In light of these considerations, hence, relevant questions are whether T cell recognition of unique epitopes occurs in CRC, and whether these epitopes can also target T cell responses against CSCs. To address these questions, we set up a proof of concept platform to systematically identify unique neoepitopes from somatically mutated CAN-genes expressed by CRC cells and in the derived CSC cultures. The tumour-derived cDNAs encoding the 20 most frequently mutated CAN-genes in CRC22 were subjected to high throughput sequencing to identify mutations in the expressed genes. To avoid the need for precise bioinformatic prediction and assay of all the possible mutated epitopes that can potentially bind each tumour HLA allele, we tested the ability of pools of long synthetic peptides, spanning the CAN-gene mutations, to elicit T cell responses that recognise the differentiated cancer cells and the CSCs expressing the targeted mutations.
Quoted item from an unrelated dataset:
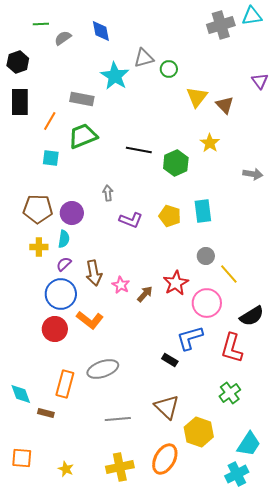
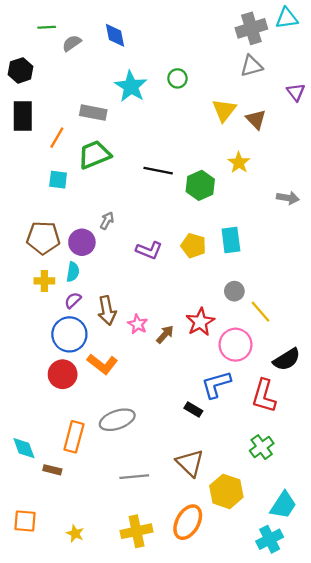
gray triangle: (144, 58) -> (251, 66), moved
green circle: (169, 69) -> (177, 78), moved
gray arrow: (108, 193) -> (107, 221), moved, turned 35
Following this approach, we identified unique immunogenic neoepitopes in CRCs and showed that they can target T cells against the CSC component.

Materials and methods

Establishment of tumour cells cultures

Peripheral blood mononuclear cells (PBMCs) were obtained from patients with CRC or HLA-matched healthy donors (HDs) by standard Ficoll separation (Ficoll-Paque PLUS, GE Healthcare Bio-Science). Differentiated and CSC cell lines were generated from surgical specimens as described in online supplementary methods. To collect tumour sample and peripheral blood, written informed consent in accordance with the Declaration of Helsinki was obtained from patients.

Supplementary materials

PCR amplification of CAN-gene cDNAs

cDNA synthesised from CRC cell poly(A) RNA was PCR amplified using primers specific for each CAN-gene (see online supplementary table S4). The PCR products were gel purified and equalised on Nanodrop before pooling and sequencing.

Supplementary materials

Massive parallel cDNA sequencing

Amplified cDNA pools (3 µg) were processed for massive sequencing according to the GS FLX Titanium protocol (454 Life Sciences, Roche, Branfort, Connecticut, USA), as detailed in online supplementary methods.

PCR assay

DNA extracted from PBMCs or B lymphoblastoid cell lines (LCLs) obtained from the patients with CRC was PCR amplified using specific primers designed around each autochthonous mutation. PCR products were gel purified and directly sequenced by Sanger method.

MHC-peptide binding analyses

Quantitative assays to measure the binding of peptides to purified HLA A*02:01 class I molecules were performed as described previously29 and detailed in online supplementary methods.

Retroviral transduction of mutated and WT SMAD4 minigenes

Two 27 aa long minigenes encoding either the SMAD4V370A mutation expressed by the 1247 CRC, or the corresponding SMAD4V370-WT residue, were cloned in the retroviral vector MSCV-IRES-GFP and transduced into HLA-A*02:01+ HEK293t human embryo kidney cells that were selected by cell sorting to express high levels of green fluorescence protein (GFP) (detailed in see online supplementary methods).

PCR typing of mutated and WT SMAD4

The indicated tumour cell lines were screened by RT-PCR typing for the expression of either SMAD4V370A or SMAD4R361C mutations, or the corresponding wild type (WT) sequence (see online supplementary methods).

Flow cytometry and CD8+ T cell enrichment

Cancer cells, pretreated with interferon (IFNγ) for 48 h, were stained with anti-HLA class I W6/32 and anti-HLA-DR L243 mAbs. T cell lines expanded from patients and HDs were stained with anti-CD3 fluorescein isothiocyanate (FITC), antihuman CD4 phycoerythrin (PE), antihuman CD8 antigen presenting cell (APC) mAbs (Becton Dickinson), 4',6-diamidino-2-phenylindole (DAPI) and acquired on a Canto II (Becton Dickinson). Results on viable cells were analysed using Flow-Jo software (Treestar).

T cell cultures

T cell lines and mixed lymphocyte-tumour cell culture (MLTC) were generated from PBMCs as described28 ,30 and detailed in online supplementary methods.

ELISPOT assays

ELISPOT assay for IFNγ production by unique neoantigen specific T cells were performed as described28 and detailed in online supplementary methods.

Statistical analysis

Comparisons between two groups were done with the two-tailed parametrical Student's t test for unpaired samples, multiple comparisons were done by one-way analysis of variance. Statistics were calculated using GraphPadTM Prism V.5.0 (GraphPad Software). Differences with a p value <0.05 were considered statistically significant. *p Value <0.05; **p value <0.01; ***p value <0.001.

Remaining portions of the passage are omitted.